Portfolio Build Notes
From Portfolio Website to Technical Knowledge Base
When I started this project, my original goal was to build a personal website that I could add to my resume.
As I worked through the setup, the project started becoming something more useful than a basic portfolio. Instead of just creating a page with my name, resume, and a few links, I realized I could use it as a living technical knowledge base — a place to document projects, write about what I’m learning, and show how I approach technical work.
Why I Changed the Direction
I did not want this to be a one-time project that I build, deploy, and forget about. I wanted something I could keep adding to over time.
That changed how I thought about the structure. I wanted the site to be flexible enough to include Active Directory labs, Docker projects, PowerShell scripts, networking notes, troubleshooting write-ups, and future cloud or infrastructure projects.
The goal became less about saying, “Here are the tools I know,” and more about showing how I learn, build, document, and troubleshoot systems.
What I Learned So Far
One of the biggest things I learned early on was how a modern development workflow fits together.

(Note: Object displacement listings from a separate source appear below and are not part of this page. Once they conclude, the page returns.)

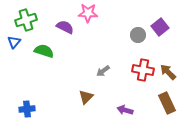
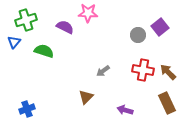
blue cross: rotated 14 degrees counterclockwise
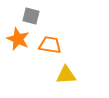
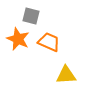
orange trapezoid: moved 1 px left, 3 px up; rotated 15 degrees clockwise
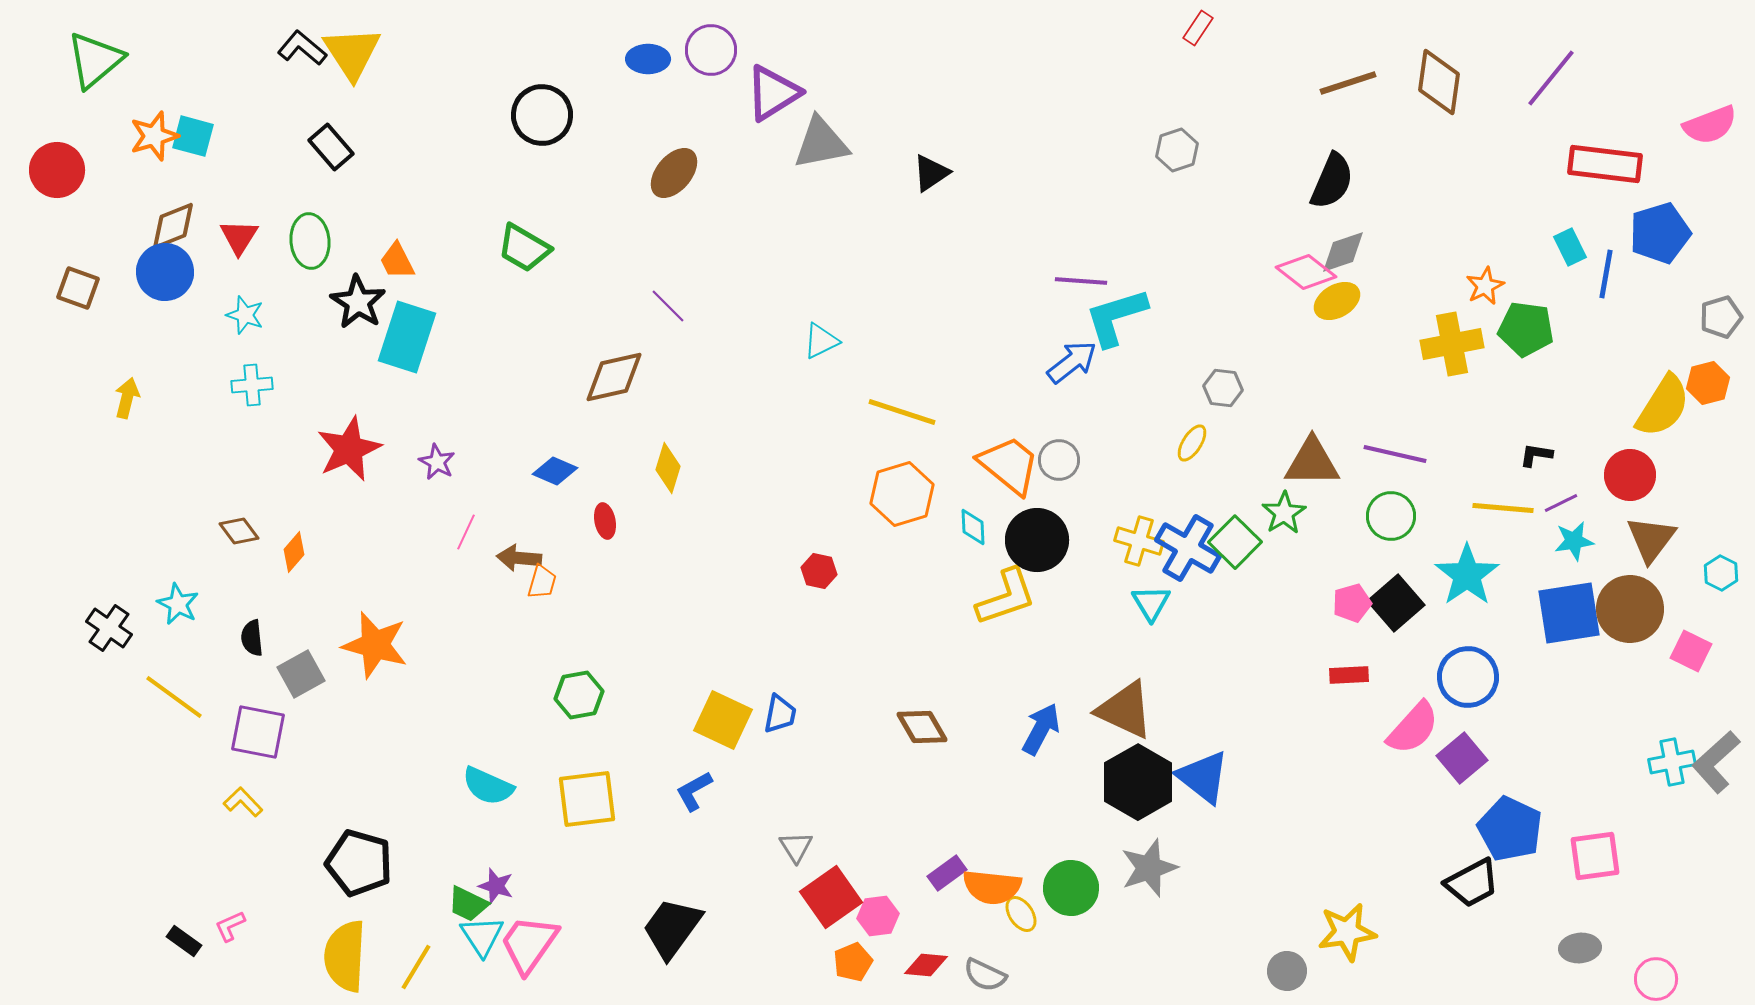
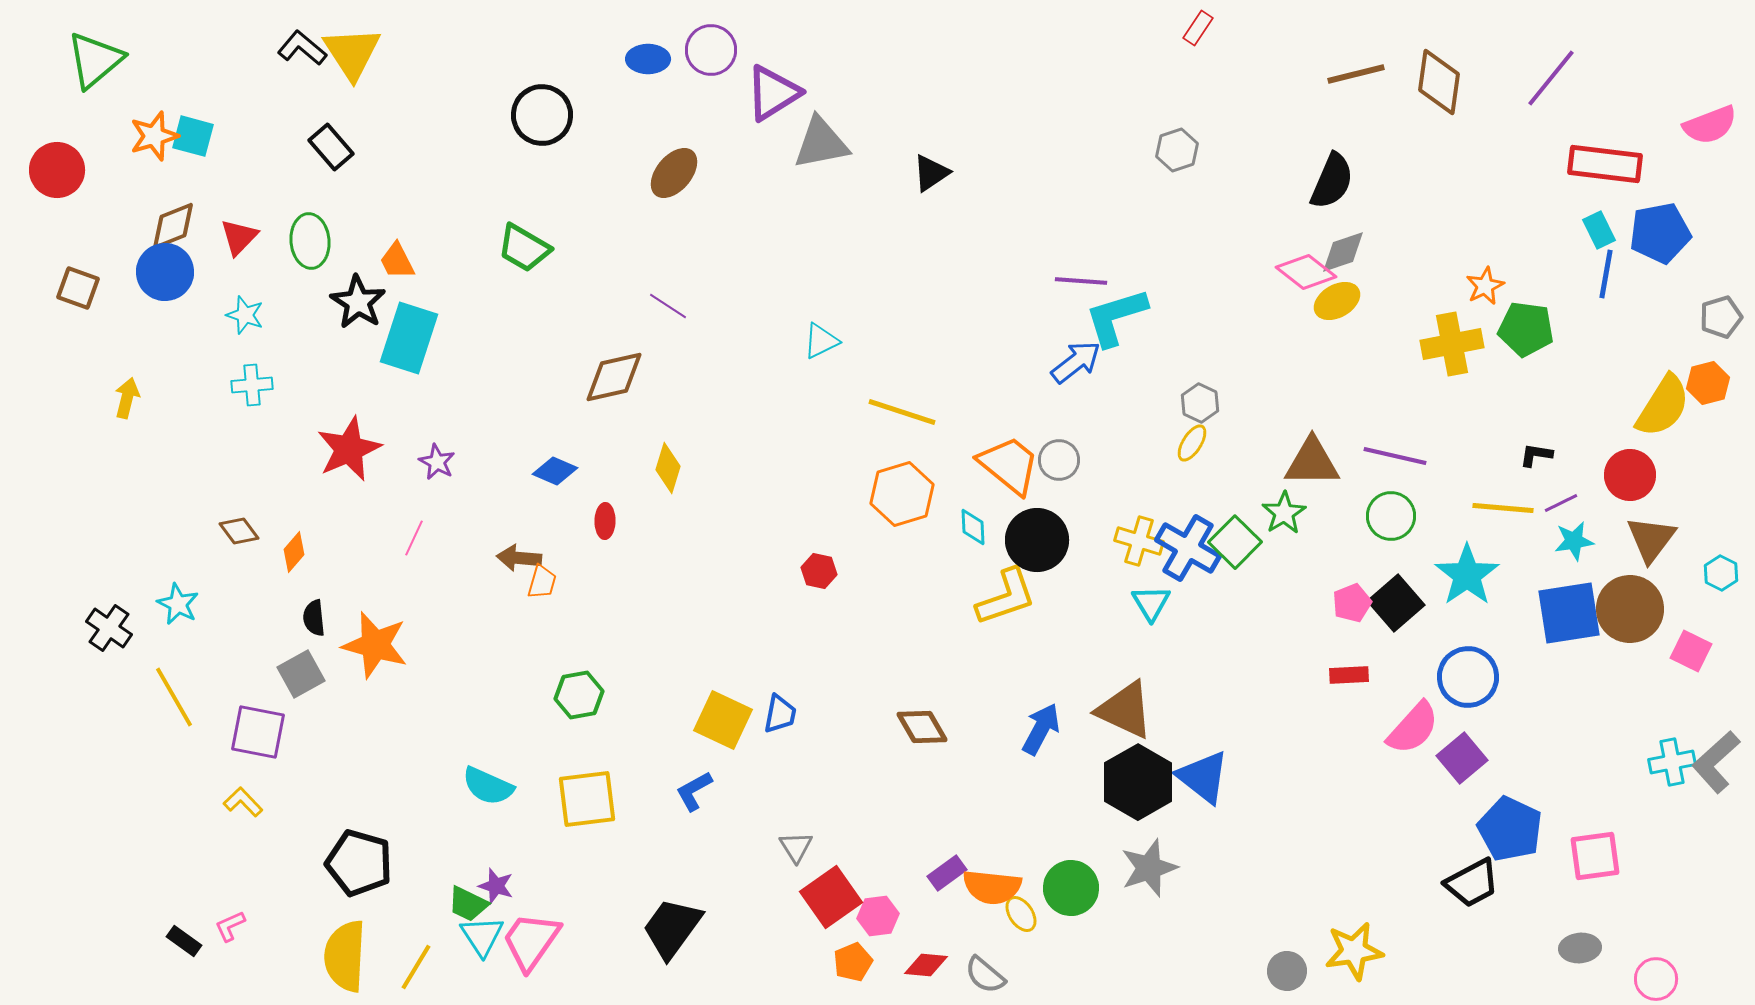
brown line at (1348, 83): moved 8 px right, 9 px up; rotated 4 degrees clockwise
blue pentagon at (1660, 233): rotated 6 degrees clockwise
red triangle at (239, 237): rotated 12 degrees clockwise
cyan rectangle at (1570, 247): moved 29 px right, 17 px up
purple line at (668, 306): rotated 12 degrees counterclockwise
cyan rectangle at (407, 337): moved 2 px right, 1 px down
blue arrow at (1072, 362): moved 4 px right
gray hexagon at (1223, 388): moved 23 px left, 15 px down; rotated 18 degrees clockwise
purple line at (1395, 454): moved 2 px down
red ellipse at (605, 521): rotated 12 degrees clockwise
pink line at (466, 532): moved 52 px left, 6 px down
pink pentagon at (1352, 603): rotated 6 degrees counterclockwise
black semicircle at (252, 638): moved 62 px right, 20 px up
yellow line at (174, 697): rotated 24 degrees clockwise
yellow star at (1347, 932): moved 7 px right, 19 px down
pink trapezoid at (529, 944): moved 2 px right, 3 px up
gray semicircle at (985, 975): rotated 15 degrees clockwise
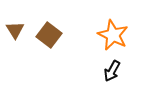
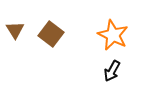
brown square: moved 2 px right, 1 px up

The basic workflow looks like this:
Edit code in VS Code
→ Save changes
→ Check Git status
→ Commit changes
→ Push to GitHub
→ Vercel deploys the siteAt first, it felt like a lot of steps just to change a webpage. But after repeating the process, it started to make sense. Each step has a purpose.

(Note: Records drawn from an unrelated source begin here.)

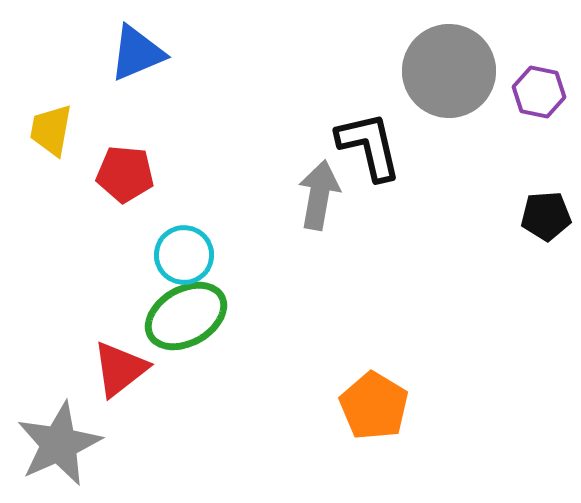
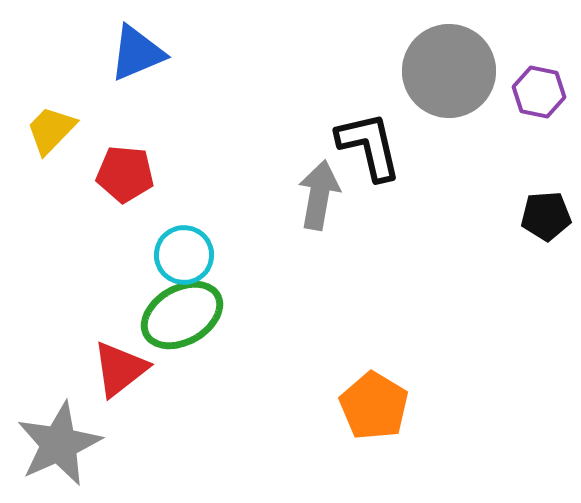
yellow trapezoid: rotated 34 degrees clockwise
green ellipse: moved 4 px left, 1 px up
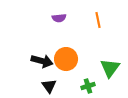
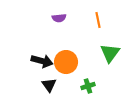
orange circle: moved 3 px down
green triangle: moved 15 px up
black triangle: moved 1 px up
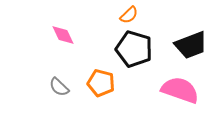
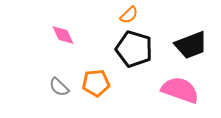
orange pentagon: moved 5 px left; rotated 20 degrees counterclockwise
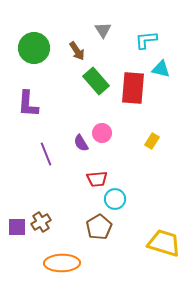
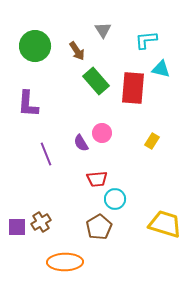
green circle: moved 1 px right, 2 px up
yellow trapezoid: moved 1 px right, 19 px up
orange ellipse: moved 3 px right, 1 px up
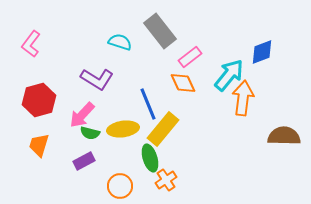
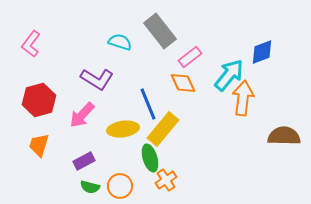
green semicircle: moved 54 px down
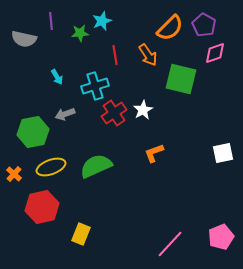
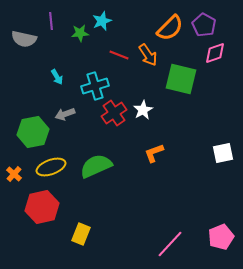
red line: moved 4 px right; rotated 60 degrees counterclockwise
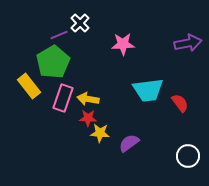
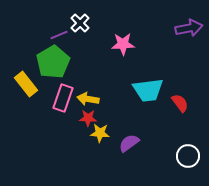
purple arrow: moved 1 px right, 15 px up
yellow rectangle: moved 3 px left, 2 px up
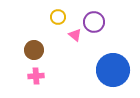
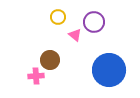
brown circle: moved 16 px right, 10 px down
blue circle: moved 4 px left
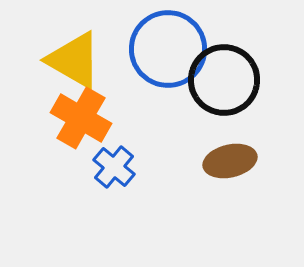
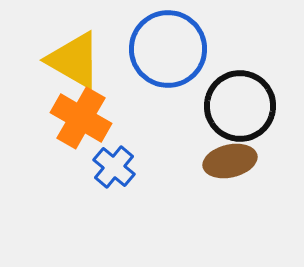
black circle: moved 16 px right, 26 px down
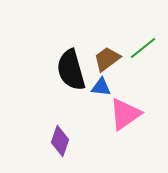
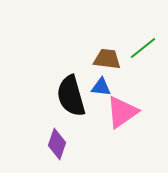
brown trapezoid: rotated 44 degrees clockwise
black semicircle: moved 26 px down
pink triangle: moved 3 px left, 2 px up
purple diamond: moved 3 px left, 3 px down
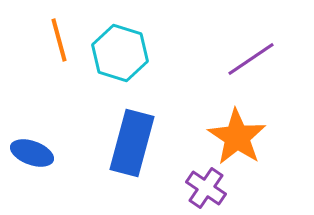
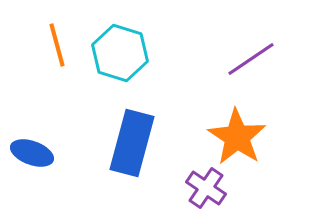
orange line: moved 2 px left, 5 px down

VS Code is where I make changes. Git tracks those changes. GitHub stores the project remotely. Vercel takes the latest version from GitHub and deploys it as a live website.
That workflow is valuable beyond web development. It is similar to how real teams manage scripts, documentation, infrastructure files, and application code.
I also learned more about how Next.js organizes pages. In the app directory, folders become routes. For example:
app/page.tsx → /
app/projects/page.tsx → /projects
app/blog/page.tsx → /blog
app/resume/page.tsx → /resumeThat file-based routing system helped me understand how the site should be structured before worrying too much about design.
Why Documentation Matters
One of the biggest reasons I wanted to add a blog early is because documentation is part of the work.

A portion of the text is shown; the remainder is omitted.